Zebrafish as a Model for Regenerative Medicine
Zebrafish is one of the few vertebrates that can regenerate almost all of its organs and tissues in the adult state. The use of fin regeneration, for example, has been a powerful system to study the underlying mechanisms of regenerative biology. Experimentally, this also applies to a wide variety of other organs such as the 1) heart, 2) retina, 3) kidney, etc. The ability to induce regeneration and then follow it in a defined short time frame in combination with the developmental attributes described in the above paragraph has illuminated many of the underlying mechanisms of regeneration and has advanced the field of regenerative medicine.
Zebrafish as a Model of a Variety of Human Diseases.
Through transgenic and pharmaceutical approaches, a wide variety of human diseases have been induced in the zebrafish. This has allowed for detailed analysis of the underlying mechanisms of these diseases in this versatile animal model.

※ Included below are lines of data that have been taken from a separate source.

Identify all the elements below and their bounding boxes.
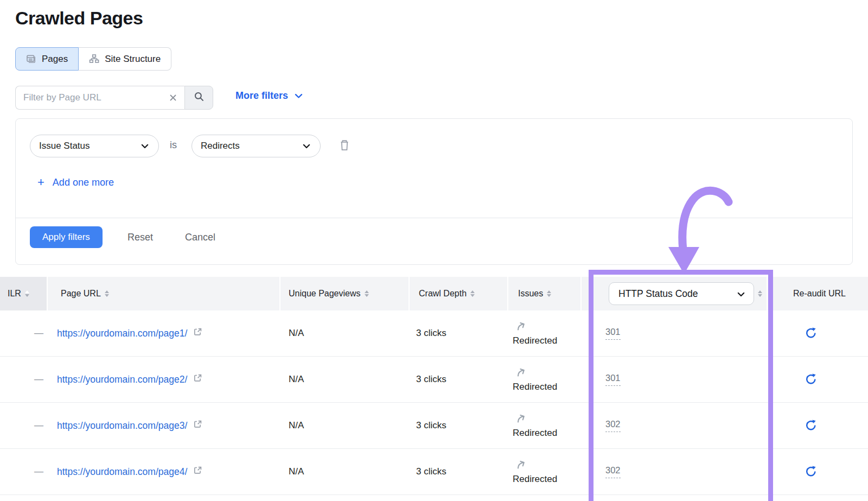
tab-site-structure-label: Site Structure — [105, 54, 161, 65]
filter-value-select[interactable]: Redirects — [192, 135, 321, 157]
column-header-re-audit: Re-audit URL — [768, 277, 868, 310]
column-label-issues: Issues — [518, 289, 543, 299]
table-header: ILR Page URL Unique Pageviews Crawl Dept… — [0, 277, 868, 310]
pages-icon — [26, 54, 36, 64]
sort-icon — [25, 290, 29, 297]
refresh-icon[interactable] — [803, 325, 819, 341]
ilr-value: — — [0, 310, 48, 356]
sort-icon — [365, 290, 369, 297]
issue-label: Redirected — [513, 428, 557, 439]
crawled-pages-screen: Crawled Pages Pages Site Structure — [0, 0, 868, 501]
sort-icon — [547, 290, 551, 297]
crawled-pages-table: ILR Page URL Unique Pageviews Crawl Dept… — [0, 277, 868, 495]
filter-field-value: Issue Status — [39, 141, 90, 151]
filter-value: Redirects — [201, 141, 240, 151]
column-label-ilr: ILR — [8, 289, 21, 299]
search-button[interactable] — [184, 86, 213, 110]
tab-pages[interactable]: Pages — [15, 47, 79, 71]
chevron-down-icon — [141, 141, 149, 151]
refresh-icon[interactable] — [803, 464, 819, 480]
column-label-re-audit: Re-audit URL — [793, 289, 846, 299]
external-link-icon[interactable] — [193, 373, 202, 385]
search-icon — [194, 91, 205, 104]
more-filters-label: More filters — [235, 90, 288, 102]
panel-divider — [16, 218, 852, 218]
table-row: — https://yourdomain.com/page2/ N/A 3 cl… — [0, 357, 868, 403]
http-status-value[interactable]: 302 — [605, 419, 621, 432]
column-header-issues[interactable]: Issues — [508, 277, 582, 310]
page-url-link[interactable]: https://yourdomain.com/page1/ — [57, 328, 187, 339]
column-header-unique-pageviews[interactable]: Unique Pageviews — [280, 277, 410, 310]
column-label-crawl-depth: Crawl Depth — [419, 289, 467, 299]
http-status-dropdown-label: HTTP Status Code — [618, 288, 698, 300]
unique-pageviews-value: N/A — [280, 357, 410, 402]
redirect-arrow-icon — [515, 321, 527, 335]
apply-filters-button[interactable]: Apply filters — [30, 226, 103, 248]
filter-operator-label: is — [170, 139, 177, 151]
external-link-icon[interactable] — [193, 420, 202, 432]
reset-button[interactable]: Reset — [127, 226, 153, 248]
column-label-page-url: Page URL — [61, 289, 101, 299]
tab-pages-label: Pages — [42, 54, 68, 65]
http-status-code-dropdown[interactable]: HTTP Status Code — [609, 282, 754, 305]
more-filters-button[interactable]: More filters — [235, 90, 303, 102]
crawl-depth-value: 3 clicks — [410, 357, 508, 402]
filter-field-select[interactable]: Issue Status — [30, 135, 159, 157]
chevron-down-icon — [303, 141, 310, 151]
url-filter-group — [15, 86, 213, 110]
http-status-value[interactable]: 302 — [605, 465, 621, 478]
redirect-arrow-icon — [515, 367, 527, 381]
page-title: Crawled Pages — [15, 8, 143, 29]
tab-site-structure[interactable]: Site Structure — [79, 47, 171, 71]
chevron-down-icon — [737, 288, 745, 300]
external-link-icon[interactable] — [193, 327, 202, 339]
issue-label: Redirected — [513, 335, 557, 346]
table-row: — https://yourdomain.com/page1/ N/A 3 cl… — [0, 310, 868, 357]
view-toggle: Pages Site Structure — [15, 47, 171, 71]
table-row: — https://yourdomain.com/page4/ N/A 3 cl… — [0, 449, 868, 495]
issue-label: Redirected — [513, 474, 557, 485]
ilr-value: — — [0, 403, 48, 448]
column-header-ilr[interactable]: ILR — [0, 277, 48, 310]
http-status-value[interactable]: 301 — [605, 327, 621, 340]
page-url-filter-input[interactable] — [15, 86, 184, 110]
add-one-more-label: Add one more — [53, 177, 114, 188]
table-row: — https://yourdomain.com/page3/ N/A 3 cl… — [0, 403, 868, 449]
chevron-down-icon — [295, 90, 303, 102]
add-one-more-button[interactable]: + Add one more — [37, 176, 114, 188]
crawl-depth-value: 3 clicks — [410, 403, 508, 448]
page-url-link[interactable]: https://yourdomain.com/page4/ — [57, 466, 187, 478]
unique-pageviews-value: N/A — [280, 403, 410, 448]
site-structure-icon — [89, 54, 99, 64]
column-label-unique-pageviews: Unique Pageviews — [289, 289, 361, 299]
sort-icon — [105, 290, 109, 297]
crawl-depth-value: 3 clicks — [410, 449, 508, 494]
column-header-http-status: HTTP Status Code — [582, 277, 768, 310]
issue-label: Redirected — [513, 382, 557, 392]
sort-icon[interactable] — [758, 290, 762, 297]
unique-pageviews-value: N/A — [280, 310, 410, 356]
filter-panel: Issue Status is Redirects + Add one more… — [15, 118, 853, 265]
close-icon[interactable] — [167, 92, 179, 104]
external-link-icon[interactable] — [193, 466, 202, 478]
column-header-page-url[interactable]: Page URL — [48, 277, 280, 310]
cancel-button[interactable]: Cancel — [185, 226, 215, 248]
page-url-link[interactable]: https://yourdomain.com/page2/ — [57, 374, 187, 385]
refresh-icon[interactable] — [803, 371, 819, 388]
page-url-link[interactable]: https://yourdomain.com/page3/ — [57, 420, 187, 432]
crawl-depth-value: 3 clicks — [410, 310, 508, 356]
ilr-value: — — [0, 357, 48, 402]
plus-icon: + — [37, 176, 44, 188]
http-status-value[interactable]: 301 — [605, 373, 621, 386]
remove-filter-button[interactable] — [337, 139, 352, 154]
column-header-crawl-depth[interactable]: Crawl Depth — [410, 277, 508, 310]
redirect-arrow-icon — [515, 459, 527, 473]
trash-icon — [339, 139, 350, 154]
redirect-arrow-icon — [515, 413, 527, 427]
unique-pageviews-value: N/A — [280, 449, 410, 494]
refresh-icon[interactable] — [803, 417, 819, 434]
sort-icon — [470, 290, 475, 297]
ilr-value: — — [0, 449, 48, 494]
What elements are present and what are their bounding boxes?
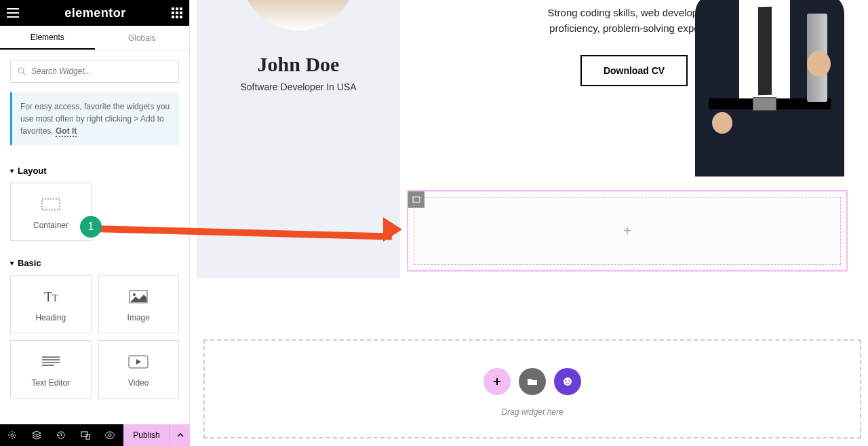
plus-icon[interactable]: + xyxy=(623,223,631,239)
widget-label: Heading xyxy=(35,313,66,322)
logo: elementor xyxy=(64,6,126,20)
drag-hint: Drag widget here xyxy=(205,407,860,417)
text-editor-icon xyxy=(42,351,60,373)
widget-container[interactable]: Container xyxy=(10,183,92,241)
hero-image xyxy=(675,0,861,176)
widget-dropzone[interactable]: Drag widget here xyxy=(203,339,861,439)
profile-name: John Doe xyxy=(197,53,400,76)
apps-icon[interactable] xyxy=(172,7,182,18)
image-icon xyxy=(129,286,148,308)
svg-point-22 xyxy=(566,380,567,382)
widget-heading[interactable]: TT Heading xyxy=(10,275,92,333)
svg-point-0 xyxy=(18,68,24,73)
folder-button[interactable] xyxy=(519,368,546,395)
preview-icon[interactable] xyxy=(98,424,122,446)
sidebar-header: elementor xyxy=(0,0,189,26)
widget-label: Image xyxy=(127,313,150,322)
sidebar: elementor Elements Globals For easy acce… xyxy=(0,0,190,446)
menu-icon[interactable] xyxy=(7,8,19,18)
tab-globals[interactable]: Globals xyxy=(95,26,190,50)
svg-point-17 xyxy=(108,434,111,436)
search-input[interactable] xyxy=(31,67,172,76)
tip-got-it[interactable]: Got It xyxy=(56,126,77,137)
section-basic[interactable]: Basic xyxy=(0,251,189,275)
tab-elements[interactable]: Elements xyxy=(0,26,95,50)
container-inner[interactable]: + xyxy=(414,197,841,265)
svg-point-6 xyxy=(133,293,136,296)
canvas: John Doe Software Developer In USA Stron… xyxy=(190,0,868,446)
search-box[interactable] xyxy=(10,60,179,83)
widget-label: Video xyxy=(128,378,149,388)
profile-role: Software Developer In USA xyxy=(197,81,400,92)
widget-label: Text Editor xyxy=(31,378,70,388)
container-icon xyxy=(41,193,60,215)
publish-button[interactable]: Publish xyxy=(123,424,170,446)
svg-text:T: T xyxy=(44,289,52,304)
svg-rect-2 xyxy=(42,199,60,210)
svg-point-21 xyxy=(564,377,572,386)
widget-video[interactable]: Video xyxy=(98,340,180,398)
widget-label: Container xyxy=(33,221,68,230)
download-cv-button[interactable]: Download CV xyxy=(580,55,688,86)
responsive-icon[interactable] xyxy=(73,424,98,446)
profile-column: John Doe Software Developer In USA xyxy=(197,0,400,278)
add-section-button[interactable] xyxy=(484,368,511,395)
svg-line-1 xyxy=(23,73,25,75)
publish-caret[interactable] xyxy=(170,424,190,446)
avatar xyxy=(241,0,356,31)
svg-point-13 xyxy=(11,434,14,436)
widget-image[interactable]: Image xyxy=(98,275,180,333)
layers-icon[interactable] xyxy=(24,424,49,446)
settings-icon[interactable] xyxy=(0,424,24,446)
svg-text:T: T xyxy=(52,293,58,303)
history-icon[interactable] xyxy=(49,424,73,446)
tip-text: For easy access, favorite the widgets yo… xyxy=(20,102,170,136)
ai-button[interactable] xyxy=(554,368,581,395)
search-icon xyxy=(18,67,26,75)
sidebar-footer: Publish xyxy=(0,424,190,446)
tabs: Elements Globals xyxy=(0,26,189,50)
widget-text-editor[interactable]: Text Editor xyxy=(10,340,92,398)
container-dropzone[interactable]: + xyxy=(407,190,848,272)
svg-point-23 xyxy=(569,380,570,382)
tip-box: For easy access, favorite the widgets yo… xyxy=(10,92,179,145)
svg-marker-14 xyxy=(33,431,41,435)
heading-icon: TT xyxy=(41,286,60,308)
section-layout[interactable]: Layout xyxy=(0,159,189,183)
video-icon xyxy=(128,351,149,373)
svg-marker-12 xyxy=(136,359,141,365)
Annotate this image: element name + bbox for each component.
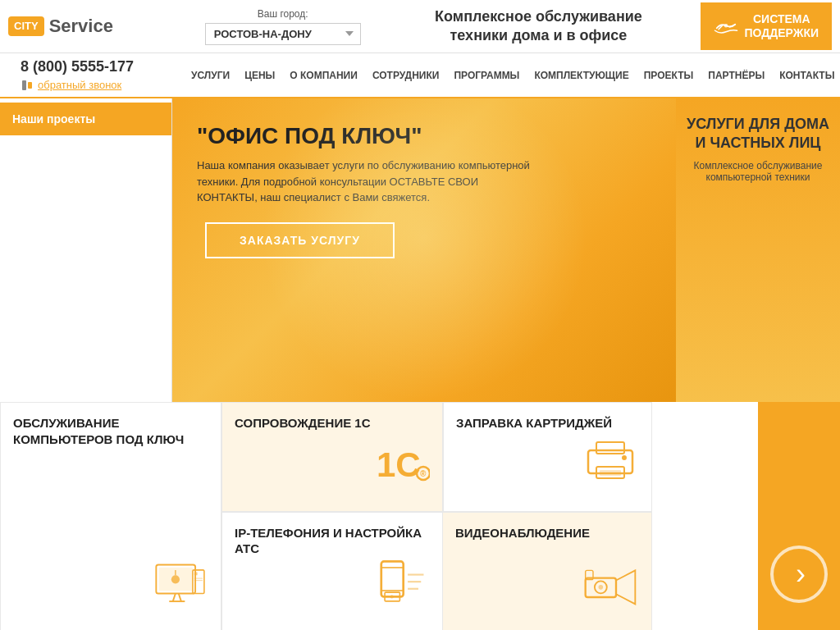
- logo-text: Service: [49, 16, 113, 37]
- svg-line-6: [179, 593, 181, 601]
- nav-partners[interactable]: ПАРТНЁРЫ: [701, 70, 771, 81]
- service-title-computers: ОБСЛУЖИВАНИЕ КОМПЬЮТЕРОВ ПОД КЛЮЧ: [13, 415, 208, 447]
- hero-section: "ОФИС ПОД КЛЮЧ" Наша компания оказывает …: [172, 98, 676, 402]
- services-grid: ОБСЛУЖИВАНИЕ КОМПЬЮТЕРОВ ПОД КЛЮЧ: [0, 402, 758, 630]
- nav-services[interactable]: УСЛУГИ: [185, 70, 236, 81]
- right-panel: УСЛУГИ ДЛЯ ДОМА И ЧАСТНЫХ ЛИЦ Комплексно…: [676, 98, 840, 402]
- phone-icon: [21, 79, 34, 92]
- services-section: ОБСЛУЖИВАНИЕ КОМПЬЮТЕРОВ ПОД КЛЮЧ: [0, 402, 840, 630]
- service-tile-cctv[interactable]: ВИДЕОНАБЛЮДЕНИЕ: [443, 512, 652, 631]
- handshake-icon: [714, 14, 738, 39]
- computer-icon: [151, 557, 208, 624]
- service-tile-cartridge[interactable]: ЗАПРАВКА КАРТРИДЖЕЙ: [443, 402, 652, 512]
- service-tile-1c[interactable]: СОПРОВОЖДЕНИЕ 1С 1С ®: [221, 402, 443, 512]
- nav-bar: 8 (800) 5555-177 обратный звонок УСЛУГИ …: [0, 53, 840, 98]
- service-title-phone: IP-ТЕЛЕФОНИЯ И НАСТРОЙКА АТС: [235, 525, 430, 557]
- right-panel-title: УСЛУГИ ДЛЯ ДОМА И ЧАСТНЫХ ЛИЦ: [684, 115, 832, 153]
- city-logo-icon: CITY: [8, 16, 44, 36]
- our-projects-button[interactable]: Наши проекты: [0, 103, 171, 135]
- callback-link[interactable]: обратный звонок: [21, 79, 168, 92]
- svg-text:®: ®: [420, 469, 427, 478]
- service-title-cctv: ВИДЕОНАБЛЮДЕНИЕ: [455, 525, 639, 541]
- svg-line-5: [173, 593, 176, 601]
- svg-rect-18: [596, 442, 624, 454]
- next-arrow-button[interactable]: ›: [770, 546, 828, 603]
- svg-rect-2: [28, 82, 32, 89]
- phone-atc-icon: [372, 557, 430, 624]
- service-title-1c: СОПРОВОЖДЕНИЕ 1С: [235, 415, 430, 431]
- nav-logo-spacer: 8 (800) 5555-177 обратный звонок: [8, 50, 180, 101]
- arrow-panel: ›: [758, 402, 840, 630]
- hero-title: "ОФИС ПОД КЛЮЧ": [197, 123, 651, 149]
- svg-rect-22: [381, 561, 404, 596]
- service-tile-phone[interactable]: IP-ТЕЛЕФОНИЯ И НАСТРОЙКА АТС: [221, 512, 443, 631]
- svg-text:1С: 1С: [377, 445, 421, 484]
- nav-contacts[interactable]: КОНТАКТЫ: [773, 70, 840, 81]
- camera-icon: [582, 557, 639, 624]
- nav-projects[interactable]: ПРОЕКТЫ: [637, 70, 701, 81]
- svg-point-32: [599, 585, 604, 590]
- svg-point-26: [390, 595, 394, 598]
- phone-number: 8 (800) 5555-177: [21, 58, 168, 75]
- tagline-text: Комплексное обслуживание техники дома и …: [385, 7, 692, 46]
- order-service-button[interactable]: ЗАКАЗАТЬ УСЛУГУ: [205, 222, 395, 258]
- svg-rect-11: [194, 572, 198, 575]
- nav-about[interactable]: О КОМПАНИИ: [283, 70, 364, 81]
- nav-staff[interactable]: СОТРУДНИКИ: [366, 70, 446, 81]
- support-btn-label: СИСТЕМА ПОДДЕРЖКИ: [745, 12, 819, 40]
- sidebar: Наши проекты: [0, 98, 172, 402]
- svg-point-8: [171, 575, 180, 583]
- service-tile-computers[interactable]: ОБСЛУЖИВАНИЕ КОМПЬЮТЕРОВ ПОД КЛЮЧ: [0, 402, 221, 630]
- main-content: Наши проекты "ОФИС ПОД КЛЮЧ" Наша компан…: [0, 98, 840, 402]
- tagline: Комплексное обслуживание техники дома и …: [385, 7, 692, 46]
- nav-prices[interactable]: ЦЕНЫ: [238, 70, 281, 81]
- service-title-cartridge: ЗАПРАВКА КАРТРИДЖЕЙ: [456, 415, 639, 431]
- nav-parts[interactable]: КОМПЛЕКТУЮЩИЕ: [527, 70, 635, 81]
- svg-point-21: [622, 455, 627, 460]
- svg-marker-33: [616, 570, 635, 604]
- city-select[interactable]: РОСТОВ-НА-ДОНУ МОСКВА САНКТ-ПЕТЕРБУРГ: [205, 23, 361, 45]
- logo-area: CITY Service: [8, 16, 180, 37]
- city-prompt: Ваш город:: [258, 8, 308, 20]
- support-button[interactable]: СИСТЕМА ПОДДЕРЖКИ: [701, 2, 832, 50]
- nav-links: УСЛУГИ ЦЕНЫ О КОМПАНИИ СОТРУДНИКИ ПРОГРА…: [185, 70, 840, 81]
- chevron-right-icon: ›: [796, 557, 806, 591]
- city-selector-area: Ваш город: РОСТОВ-НА-ДОНУ МОСКВА САНКТ-П…: [180, 8, 385, 45]
- svg-point-0: [724, 24, 728, 28]
- hero-description: Наша компания оказывает услуги по обслуж…: [197, 158, 541, 206]
- svg-rect-20: [600, 470, 621, 476]
- nav-programs[interactable]: ПРОГРАММЫ: [447, 70, 526, 81]
- svg-rect-1: [22, 80, 26, 90]
- right-panel-desc: Комплексное обслуживание компьютерной те…: [684, 160, 832, 183]
- printer-icon: [582, 431, 639, 499]
- phone-block: 8 (800) 5555-177 обратный звонок: [8, 50, 180, 101]
- 1c-icon: 1С ®: [372, 431, 430, 499]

In 2010, our laboratory published a paper on development of an adult zebrafish model of Type I Diabetes (Ansgar Olsen, Michael P. Sarras, Jr., and Robert Intine. Limb regeneration is impaired in an adult zebrafish model of diabetes mellitus. Wound Repair and Regeneration. 2010, 18, 532-542). It was demonstrated in this model that IP injection of streptozotocin [STZ] (a pancreatic bela-cell toxin) induced a diabetic state in adult zebrafish (Fig 1) accompanied with the normal array of secondary complications that appeared within 4 weeks of the on-set of hyperglycemia (Figs 2 & 3). We also observed that fin regeneration (Fig. 4) was impaired in these diabetic fish (Fig. 5) which allowed us to then use this regenerative process to monitor the course of the disease in regard to problems related to regenerative medicine. Because of the high regenerative capacity of zebrafish, withdrawal of STZ was followed by a complete regeneration of pancreatic beta-cells and a return to normal glycemic levels. Despite a return to a condition of normal glycemic control, fin regeneration was still impaired and this condition was transmissible to new daughter cells as determined through repeated induction of fin regeneration in the now euglycemic zebrafish (Figs. 6 & 7). This means that the original state of hyperglycemia induced non-reversible alterations in the fin that manifested themselves as a permanent state of "impaired fin regeneration". Molecular analysis of fin cell's DNA found that in the new euglycemic state "metabolic memory" (continued tissue impairment after control of insulin levels have been achieved) alterations in the levels of DNA methylation had occurred. The laboratory is now investigating the molecular mechanism of hyperglycemia-induced DNA methylation in attempt to relate these DNA changes to impaired tissue function.